Yamaha Mio S

Bawaslu Kab Tasik Kantongi Catatan Janggal LPSDK

  Kamis, 10 Januari 2019   Irpan Wahab Muslim
Anggota Bawaslu Kabupaten Tasikmalaya Divisi Pencegahan, Humas dan Hubal, Ahmad Aziz Firdaus, Kamis (10/1/2019). (Irpan Wahab Muslim/Ayotasik.com)

TASIKMALAYA, AYOTASIK.COM--Pasca tahapan penyampaian Laporan Penerimaan Sumbangan Dana Kampanye (LPSDK) di KPU pada 2 Januari 2019 lalu, Bawaslu Kabupaten Tasikmalaya melakukan pengawasan berupa serangkaian analisa atau pengkajian LPSDK 14 pertai politik peserta Pemilu 2019 termasuk para Caleg dari masing masing parpol.

Proses pemeriksaan dan pencermatan yang dilakukan selama hampir 7 hari, sedikitnya terdapat lima poin penting yang jadi objek perhatian Bawaslu terkait LPSDK.

"Pasca penyampaian LPSDK sebagai kewajiban seluruh peserta pemilu, yakni 14 partai politik dan 2 tim sukses pasangan presiden/wakil presiden, ada lima hal penting yang menjadi objek fokus pemeriksaan," kata Anggota Bawaslu Kabupaten Tasikmalaya Divisi Pencegahan, Humas dan Hubal, Ahmad Aziz Firdaus, Kamis (10/1/2019).

AYO BACA : PNS Dilarang Berpihak dalam Pemilu

Kelima hal itu kata Aziz yaitu, soal ketepatan prosedur, ketepatan waktu, keabsahan dokumen dan data serta proses keterbukaan dan atau trasfaransi. Ukurannya terang Aziz adalah, kepatuhan dari seluruh peserta pemilu yakni 14 partai dan 2 tim sukses capres/cawapres, kemudian formulir sesuai ketentuan KPU, kelengkapan administrasi penyumbang mulai dari identitas, alamat dan nama.

"Selanjutnya adalah dari sisi penyelenggara pemilu dalam hal ini KPU, apakah mempublikasikan LPSDK  kepada publik atau tidak.

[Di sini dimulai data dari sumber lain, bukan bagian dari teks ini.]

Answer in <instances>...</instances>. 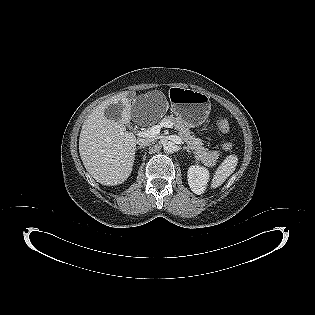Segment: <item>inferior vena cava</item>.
<instances>
[{
  "label": "inferior vena cava",
  "instance_id": "602c4592",
  "mask_svg": "<svg viewBox=\"0 0 315 315\" xmlns=\"http://www.w3.org/2000/svg\"><path fill=\"white\" fill-rule=\"evenodd\" d=\"M153 140L151 138H140L137 140L139 146H148Z\"/></svg>",
  "mask_w": 315,
  "mask_h": 315
}]
</instances>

Kemudian ambang batas besaran sumbangan. Dan yang terkahir yang kami kaji adalah kebenaran atau kesesuaian identitas penyumbang," ujar Ahmad.

Hasil dari pengawasan LPSDK mekanisme tersebut, Bawaslu menemukan beberapa persoalan antara lain, adanya ketidaksesuaian bukti penerimaan antara formulir LPSDK-4 dengan LPSDK-2, dari sisi nominal jumlah pada kolom uang, barang dan jasa.

AYO BACA : Jelang Pemilu 2019, DPRD Jabar Gelar Workshop

Yang kedua adalah adanya kesamaan antara pemberi dan penerima sumbangan, dalam hal nama dan tanda tangan. Yang ketiga adalah adanya formulir sumbangan yang tidak ditandatangani caleg parpol yang diserahkan kepada parpol peserta pemilu.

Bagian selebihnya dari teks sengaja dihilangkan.